Commenter Thread

Comments on Pop! by cleek

but at the rate those data centers will swallow up water and warm the planet

doubling compute capacity every 6 months is a hell of a rate.

https://arstechnica.com/ai/2025/11/google-tells-employees-it-must-double-capacity-every-6-months-to-meet-ai-demand/

we need a mega-sized-CHIPS Act, not a Trump-branded one.

https://www.msn.com/en-us/money/other/what-is-the-chips-act-why-does-trump-want-to-change-it/ar-AA1C7yH1

the software industry as a whole is all-in on AI (LLMs in particular).

makers are trying to stuff it into every nook and cranny they can find. from Adobe using it so Photoshop can produce image content for you on demand (instead of you needing to use stock photos), to phones using it to automatically manipulate your photos in real-time, to audio apps using it to handle routine things like sound mastering all the way to vocal generation, to programming environments using it to analyze and correct your code for you, to apps like the one i work on using it to take over 'help' and data search/analysis features ("how many tables in this library use address data?"). if there's a place a company thinks people will want to type their desires in natural language, they're trying to use AI to make it happen.

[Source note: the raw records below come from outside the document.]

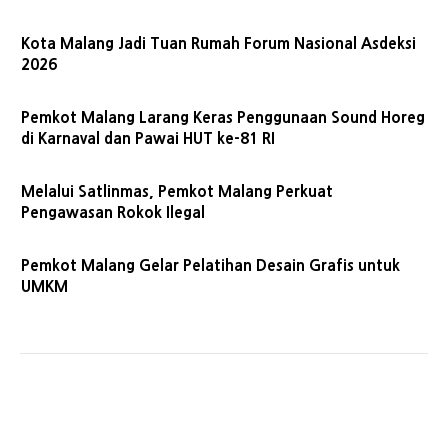
Kota Malang Jadi Tuan Rumah Forum Nasional Asdeksi
2026
Pemkot Malang Larang Keras Penggunaan Sound Horeg
di Karnaval dan Pawai HUT ke-81 RI
Melalui Satlinmas, Pemkot Malang Perkuat
Pengawasan Rokok Ilegal
Pemkot Malang Gelar Pelatihan Desain Grafis untuk
UMKM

YouTube recently rolled out a feature where, if you are already a content producer, it will look at your channel and try to figure out what kind of content you make. then it will suggest a list of related topics for you to produce new videos on. if you pick one, it will give you a list of 'hooks' to use to make the video sizzle. it will give you detailed outlines for a script. and it has AI-generated thumbnails ready to choose from. and at every stage, you can use AI prompting to fine-tune the suggestions. it's literally doing everything but speaking. and i don't see any reason why they haven't automated that part, too.

so, the big players are definitely over-inflated. but the whole industry is using their products now.